Benchmarking also helps. If 91.6% of secrets remain valid five days after notification, as reported in the Ultimate Guide to NHIs, then a programme that shortens that window has measurable risk reduction. NIST guidance is useful here because it encourages outcome-oriented measurement rather than checkbox reporting, and the NIST Cybersecurity Framework 2.0 can be used to map identity metrics to governance, protection, and recovery activities. These controls tend to break down when identity data is fragmented across IAM, PAM, CI/CD, and cloud platforms because no single team can prove the full lifecycle impact.

Common Variations and Edge Cases

Tighter identity measurement often increases reporting overhead, so organisations have to balance precision against the cost of data collection. That tradeoff is especially visible in environments with many business units, multiple clouds, or heavy use of contractors and machine identities. Best practice is evolving, but there is no universal standard for weighting security risk against delivery speed, so teams should define a simple scorecard that leadership can understand and repeat consistently. For some programmes, the most meaningful metric is not a percentage at all but a before-and-after story: a reduction in emergency access, a faster deprovisioning SLA, or fewer secrets exposed in code repositories.

Edge cases matter. A low-volume, high-criticality platform may justify more stringent controls than a large low-risk environment. Similarly, vendor access and OAuth-connected third parties may distort averages if they are not measured separately. In those cases, use segmented reporting so the business can see where identity security is helping delivery and where it is creating friction. This is also where the 52 NHI Breaches Analysis helps frame the real-world consequence of weak identity control, while the NIST Cybersecurity Framework 2.0 provides a way to explain those results in governance terms. A useful rule is simple: if a metric cannot influence resourcing, process design, or risk acceptance, it is probably vanity reporting rather than business value.

Standards & Framework Alignment

This section maps relevant standards and security frameworks to the operational risks and controls described in this guidance.

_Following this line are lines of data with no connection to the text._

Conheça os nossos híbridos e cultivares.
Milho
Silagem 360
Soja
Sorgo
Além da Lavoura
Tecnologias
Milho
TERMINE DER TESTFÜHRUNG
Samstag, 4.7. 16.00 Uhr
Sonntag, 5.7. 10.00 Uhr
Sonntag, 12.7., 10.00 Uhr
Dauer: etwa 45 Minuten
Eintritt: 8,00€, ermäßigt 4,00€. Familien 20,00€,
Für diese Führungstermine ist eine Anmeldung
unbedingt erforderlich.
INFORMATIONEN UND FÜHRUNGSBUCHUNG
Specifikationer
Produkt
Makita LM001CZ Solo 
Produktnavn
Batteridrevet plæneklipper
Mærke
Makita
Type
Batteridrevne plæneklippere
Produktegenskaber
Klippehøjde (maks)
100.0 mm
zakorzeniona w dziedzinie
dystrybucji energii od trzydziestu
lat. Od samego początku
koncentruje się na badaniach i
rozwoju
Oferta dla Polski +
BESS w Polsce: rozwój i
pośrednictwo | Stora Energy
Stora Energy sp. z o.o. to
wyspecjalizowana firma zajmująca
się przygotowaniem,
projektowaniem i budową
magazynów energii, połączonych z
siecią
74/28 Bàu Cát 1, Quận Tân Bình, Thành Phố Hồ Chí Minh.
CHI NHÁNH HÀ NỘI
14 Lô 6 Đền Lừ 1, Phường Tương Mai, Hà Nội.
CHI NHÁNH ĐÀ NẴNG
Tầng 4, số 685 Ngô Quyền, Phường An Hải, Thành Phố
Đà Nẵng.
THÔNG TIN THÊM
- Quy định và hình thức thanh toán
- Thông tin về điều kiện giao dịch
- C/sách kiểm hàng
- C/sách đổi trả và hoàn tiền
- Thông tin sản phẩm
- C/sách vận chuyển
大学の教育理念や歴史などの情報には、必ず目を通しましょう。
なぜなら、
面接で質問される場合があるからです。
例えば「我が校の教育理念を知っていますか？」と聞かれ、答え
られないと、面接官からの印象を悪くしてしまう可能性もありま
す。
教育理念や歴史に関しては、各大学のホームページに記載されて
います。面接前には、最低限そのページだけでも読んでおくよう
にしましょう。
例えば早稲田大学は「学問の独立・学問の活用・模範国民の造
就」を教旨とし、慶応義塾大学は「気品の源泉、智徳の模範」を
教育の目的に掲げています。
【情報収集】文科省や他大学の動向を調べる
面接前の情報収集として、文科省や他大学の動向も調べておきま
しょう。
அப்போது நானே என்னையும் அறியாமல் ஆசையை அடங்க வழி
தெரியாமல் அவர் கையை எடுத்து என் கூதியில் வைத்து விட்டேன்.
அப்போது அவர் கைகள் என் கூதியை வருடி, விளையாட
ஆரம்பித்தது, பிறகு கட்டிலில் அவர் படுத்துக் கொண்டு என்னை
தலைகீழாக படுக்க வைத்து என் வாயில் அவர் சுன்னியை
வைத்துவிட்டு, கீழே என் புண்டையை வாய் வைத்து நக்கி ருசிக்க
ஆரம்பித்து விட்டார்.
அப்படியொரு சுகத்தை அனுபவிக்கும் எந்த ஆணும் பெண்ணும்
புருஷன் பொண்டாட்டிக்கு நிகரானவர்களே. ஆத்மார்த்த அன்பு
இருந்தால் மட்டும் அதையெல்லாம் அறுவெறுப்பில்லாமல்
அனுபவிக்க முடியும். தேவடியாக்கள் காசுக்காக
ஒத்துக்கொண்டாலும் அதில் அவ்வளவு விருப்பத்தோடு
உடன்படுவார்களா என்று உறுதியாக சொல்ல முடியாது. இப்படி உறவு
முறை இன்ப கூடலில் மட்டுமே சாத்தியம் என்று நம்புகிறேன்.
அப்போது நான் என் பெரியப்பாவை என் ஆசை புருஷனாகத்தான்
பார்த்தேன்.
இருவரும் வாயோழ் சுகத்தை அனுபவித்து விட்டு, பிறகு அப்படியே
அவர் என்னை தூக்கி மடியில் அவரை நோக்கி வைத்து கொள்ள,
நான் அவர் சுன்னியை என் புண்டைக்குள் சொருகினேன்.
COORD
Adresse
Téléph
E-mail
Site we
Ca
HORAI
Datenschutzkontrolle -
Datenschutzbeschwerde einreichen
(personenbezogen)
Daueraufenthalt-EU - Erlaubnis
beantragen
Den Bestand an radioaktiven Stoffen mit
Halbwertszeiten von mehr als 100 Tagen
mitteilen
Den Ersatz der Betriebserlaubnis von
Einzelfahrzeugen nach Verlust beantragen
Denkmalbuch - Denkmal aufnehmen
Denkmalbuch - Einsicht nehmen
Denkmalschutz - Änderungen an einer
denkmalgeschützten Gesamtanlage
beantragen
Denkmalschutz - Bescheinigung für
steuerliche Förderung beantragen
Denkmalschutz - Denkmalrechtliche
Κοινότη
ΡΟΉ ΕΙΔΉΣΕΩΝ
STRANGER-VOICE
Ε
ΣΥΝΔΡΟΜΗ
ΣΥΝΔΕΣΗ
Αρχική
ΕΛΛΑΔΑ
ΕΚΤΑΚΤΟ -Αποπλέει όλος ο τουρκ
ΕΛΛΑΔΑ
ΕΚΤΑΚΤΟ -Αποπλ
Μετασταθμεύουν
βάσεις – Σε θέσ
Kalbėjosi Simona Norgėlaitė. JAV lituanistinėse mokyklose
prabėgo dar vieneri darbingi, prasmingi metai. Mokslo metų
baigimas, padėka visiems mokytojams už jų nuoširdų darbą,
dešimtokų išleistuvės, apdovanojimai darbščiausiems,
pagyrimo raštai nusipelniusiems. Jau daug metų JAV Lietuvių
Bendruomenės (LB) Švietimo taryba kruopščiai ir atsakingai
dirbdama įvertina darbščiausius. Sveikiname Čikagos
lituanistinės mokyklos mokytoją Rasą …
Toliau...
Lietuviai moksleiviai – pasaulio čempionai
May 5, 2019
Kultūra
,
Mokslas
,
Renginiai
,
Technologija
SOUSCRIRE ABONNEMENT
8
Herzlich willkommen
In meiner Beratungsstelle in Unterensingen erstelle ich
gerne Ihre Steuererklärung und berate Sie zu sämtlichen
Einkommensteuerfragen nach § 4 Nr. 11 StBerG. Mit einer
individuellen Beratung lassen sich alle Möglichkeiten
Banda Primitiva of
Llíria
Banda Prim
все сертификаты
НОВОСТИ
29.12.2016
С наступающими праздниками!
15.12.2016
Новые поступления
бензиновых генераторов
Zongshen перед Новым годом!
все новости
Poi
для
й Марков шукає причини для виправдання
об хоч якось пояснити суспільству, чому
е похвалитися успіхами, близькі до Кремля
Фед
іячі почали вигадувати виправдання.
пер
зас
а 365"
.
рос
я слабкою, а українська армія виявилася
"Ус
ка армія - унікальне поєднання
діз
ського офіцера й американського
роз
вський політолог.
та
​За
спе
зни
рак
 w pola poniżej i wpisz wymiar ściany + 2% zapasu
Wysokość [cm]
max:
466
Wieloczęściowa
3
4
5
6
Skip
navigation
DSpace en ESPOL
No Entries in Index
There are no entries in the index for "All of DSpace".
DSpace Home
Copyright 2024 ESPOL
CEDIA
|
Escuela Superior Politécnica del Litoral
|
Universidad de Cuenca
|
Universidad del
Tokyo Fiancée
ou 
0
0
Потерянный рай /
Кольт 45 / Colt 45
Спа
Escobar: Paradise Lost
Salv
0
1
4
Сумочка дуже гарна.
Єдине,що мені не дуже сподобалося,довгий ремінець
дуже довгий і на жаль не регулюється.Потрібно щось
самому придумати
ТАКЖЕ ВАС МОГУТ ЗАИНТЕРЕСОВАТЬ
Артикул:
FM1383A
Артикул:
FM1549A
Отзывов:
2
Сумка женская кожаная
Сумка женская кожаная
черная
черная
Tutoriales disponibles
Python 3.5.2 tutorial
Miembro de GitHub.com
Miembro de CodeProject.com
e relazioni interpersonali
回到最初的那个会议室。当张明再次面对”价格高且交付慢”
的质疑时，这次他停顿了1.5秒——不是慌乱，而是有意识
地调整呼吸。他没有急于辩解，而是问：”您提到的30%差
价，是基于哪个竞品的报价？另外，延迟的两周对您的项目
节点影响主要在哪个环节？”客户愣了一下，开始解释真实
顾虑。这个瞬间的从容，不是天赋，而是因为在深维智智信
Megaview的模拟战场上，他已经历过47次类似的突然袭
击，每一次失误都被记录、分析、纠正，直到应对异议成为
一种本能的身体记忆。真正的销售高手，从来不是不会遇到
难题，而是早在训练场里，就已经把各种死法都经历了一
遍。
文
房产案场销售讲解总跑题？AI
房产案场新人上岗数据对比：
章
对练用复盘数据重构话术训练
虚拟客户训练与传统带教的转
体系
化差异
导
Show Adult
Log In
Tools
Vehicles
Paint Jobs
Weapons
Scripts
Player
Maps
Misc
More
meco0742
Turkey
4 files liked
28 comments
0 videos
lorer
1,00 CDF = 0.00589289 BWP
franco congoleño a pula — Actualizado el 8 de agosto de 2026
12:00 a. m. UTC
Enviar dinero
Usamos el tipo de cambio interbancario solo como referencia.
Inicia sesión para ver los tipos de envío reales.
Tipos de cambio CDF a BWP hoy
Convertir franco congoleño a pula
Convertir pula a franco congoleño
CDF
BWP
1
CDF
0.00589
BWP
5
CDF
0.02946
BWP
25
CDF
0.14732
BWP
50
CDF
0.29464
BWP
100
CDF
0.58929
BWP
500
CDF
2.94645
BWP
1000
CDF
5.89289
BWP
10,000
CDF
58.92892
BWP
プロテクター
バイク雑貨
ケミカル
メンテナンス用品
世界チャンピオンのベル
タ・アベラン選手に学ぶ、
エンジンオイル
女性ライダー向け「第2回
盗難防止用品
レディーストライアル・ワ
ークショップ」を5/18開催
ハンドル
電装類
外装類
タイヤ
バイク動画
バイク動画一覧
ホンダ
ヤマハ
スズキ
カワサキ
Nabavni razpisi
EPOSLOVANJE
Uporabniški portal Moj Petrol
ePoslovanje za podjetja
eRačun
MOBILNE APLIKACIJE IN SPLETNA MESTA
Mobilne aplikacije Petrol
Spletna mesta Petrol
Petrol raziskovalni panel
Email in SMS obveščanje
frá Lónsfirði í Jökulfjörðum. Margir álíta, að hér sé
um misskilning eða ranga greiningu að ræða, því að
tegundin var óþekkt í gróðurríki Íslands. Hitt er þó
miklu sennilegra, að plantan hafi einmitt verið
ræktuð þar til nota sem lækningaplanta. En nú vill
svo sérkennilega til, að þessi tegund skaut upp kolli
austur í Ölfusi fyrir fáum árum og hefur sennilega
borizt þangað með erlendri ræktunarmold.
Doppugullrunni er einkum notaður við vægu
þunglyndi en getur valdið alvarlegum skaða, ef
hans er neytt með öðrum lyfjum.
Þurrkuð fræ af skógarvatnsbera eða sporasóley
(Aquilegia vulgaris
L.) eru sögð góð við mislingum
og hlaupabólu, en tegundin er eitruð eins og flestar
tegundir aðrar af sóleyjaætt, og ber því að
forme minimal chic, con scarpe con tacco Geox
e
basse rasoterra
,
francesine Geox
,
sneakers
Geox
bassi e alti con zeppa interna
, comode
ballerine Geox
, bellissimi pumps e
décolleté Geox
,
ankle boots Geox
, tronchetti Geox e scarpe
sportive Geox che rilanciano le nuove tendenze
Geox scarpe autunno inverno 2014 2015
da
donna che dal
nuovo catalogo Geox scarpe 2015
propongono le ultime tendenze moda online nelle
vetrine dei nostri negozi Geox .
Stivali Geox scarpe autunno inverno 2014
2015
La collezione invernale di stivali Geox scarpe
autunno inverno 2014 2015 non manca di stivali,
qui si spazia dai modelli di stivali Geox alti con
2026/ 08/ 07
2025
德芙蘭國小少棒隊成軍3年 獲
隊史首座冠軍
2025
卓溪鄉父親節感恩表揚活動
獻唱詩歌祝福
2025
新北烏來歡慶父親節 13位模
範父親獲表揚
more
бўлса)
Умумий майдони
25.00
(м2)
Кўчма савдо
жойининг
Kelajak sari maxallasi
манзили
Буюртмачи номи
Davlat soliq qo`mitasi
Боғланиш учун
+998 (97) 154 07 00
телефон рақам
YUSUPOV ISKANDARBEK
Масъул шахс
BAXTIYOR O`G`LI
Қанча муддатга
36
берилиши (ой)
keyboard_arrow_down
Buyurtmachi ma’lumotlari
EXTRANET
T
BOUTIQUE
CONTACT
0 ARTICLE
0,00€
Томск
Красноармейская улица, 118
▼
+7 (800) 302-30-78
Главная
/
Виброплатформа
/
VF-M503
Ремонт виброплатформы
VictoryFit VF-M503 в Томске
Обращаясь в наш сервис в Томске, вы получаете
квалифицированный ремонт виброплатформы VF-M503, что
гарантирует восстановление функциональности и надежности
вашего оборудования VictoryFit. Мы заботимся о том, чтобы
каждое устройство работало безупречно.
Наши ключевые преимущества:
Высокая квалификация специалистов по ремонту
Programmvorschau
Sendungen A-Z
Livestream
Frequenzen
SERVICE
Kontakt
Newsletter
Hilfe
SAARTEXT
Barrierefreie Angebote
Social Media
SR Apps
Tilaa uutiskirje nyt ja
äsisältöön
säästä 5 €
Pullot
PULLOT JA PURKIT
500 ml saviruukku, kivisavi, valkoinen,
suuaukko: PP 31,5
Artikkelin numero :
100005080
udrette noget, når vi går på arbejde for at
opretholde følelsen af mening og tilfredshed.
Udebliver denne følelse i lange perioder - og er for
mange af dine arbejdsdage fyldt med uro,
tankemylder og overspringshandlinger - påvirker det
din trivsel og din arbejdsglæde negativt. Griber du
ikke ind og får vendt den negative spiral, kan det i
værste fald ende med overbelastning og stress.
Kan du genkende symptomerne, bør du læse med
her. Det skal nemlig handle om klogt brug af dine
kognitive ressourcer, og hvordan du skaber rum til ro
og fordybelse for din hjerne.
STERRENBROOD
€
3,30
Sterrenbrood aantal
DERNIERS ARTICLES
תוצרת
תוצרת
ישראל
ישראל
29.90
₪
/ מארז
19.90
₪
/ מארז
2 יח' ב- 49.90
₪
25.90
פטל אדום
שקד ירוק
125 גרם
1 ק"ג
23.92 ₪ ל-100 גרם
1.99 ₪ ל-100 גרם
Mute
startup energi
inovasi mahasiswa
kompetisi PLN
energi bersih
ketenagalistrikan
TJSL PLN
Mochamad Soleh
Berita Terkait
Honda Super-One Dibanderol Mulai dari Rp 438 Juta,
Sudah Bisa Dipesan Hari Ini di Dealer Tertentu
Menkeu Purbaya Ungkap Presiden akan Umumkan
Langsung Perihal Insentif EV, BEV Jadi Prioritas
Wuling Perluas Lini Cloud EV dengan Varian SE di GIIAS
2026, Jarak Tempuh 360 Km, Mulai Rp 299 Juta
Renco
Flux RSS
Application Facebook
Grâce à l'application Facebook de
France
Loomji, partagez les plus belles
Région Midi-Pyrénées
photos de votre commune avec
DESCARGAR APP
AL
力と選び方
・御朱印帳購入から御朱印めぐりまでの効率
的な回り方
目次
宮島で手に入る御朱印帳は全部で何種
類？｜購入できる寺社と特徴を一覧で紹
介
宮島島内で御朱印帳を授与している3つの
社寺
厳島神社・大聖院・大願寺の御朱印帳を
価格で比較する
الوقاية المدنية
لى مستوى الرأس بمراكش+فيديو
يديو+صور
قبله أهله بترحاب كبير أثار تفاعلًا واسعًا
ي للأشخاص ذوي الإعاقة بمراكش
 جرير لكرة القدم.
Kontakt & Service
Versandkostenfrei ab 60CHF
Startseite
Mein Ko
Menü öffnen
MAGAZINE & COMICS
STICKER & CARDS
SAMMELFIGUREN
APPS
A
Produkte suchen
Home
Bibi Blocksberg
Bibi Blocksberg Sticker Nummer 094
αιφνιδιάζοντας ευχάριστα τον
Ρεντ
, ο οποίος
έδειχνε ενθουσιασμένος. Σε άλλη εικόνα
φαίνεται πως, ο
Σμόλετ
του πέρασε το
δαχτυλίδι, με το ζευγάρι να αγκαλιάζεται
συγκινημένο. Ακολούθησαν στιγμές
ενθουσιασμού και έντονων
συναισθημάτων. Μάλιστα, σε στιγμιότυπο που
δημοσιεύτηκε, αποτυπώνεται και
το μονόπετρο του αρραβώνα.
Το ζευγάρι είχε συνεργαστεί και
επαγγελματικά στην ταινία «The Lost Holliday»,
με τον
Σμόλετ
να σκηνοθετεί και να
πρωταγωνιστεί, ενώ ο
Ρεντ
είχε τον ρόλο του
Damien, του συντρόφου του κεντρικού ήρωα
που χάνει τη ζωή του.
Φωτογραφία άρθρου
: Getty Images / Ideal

OWASP Non-Human Identity Top 10 address the attack and risk surface, while NIST CSF 2.0 and NIST AI RMF set the governance and control requirements practitioners need to meet.

Framework Control / Reference Relevance
NIST CSF 2.0 GV.OV-01 Business value measurement needs governance oversight and outcome tracking.
OWASP Non-Human Identity Top 10 NHI-03 Credential rotation and lifecycle control drive measurable NHI risk reduction.
NIST AI RMF GOVERN Identity controls should support accountable, measurable risk management.

Assign owners for identity outcomes and report how controls change risk, speed, and cost.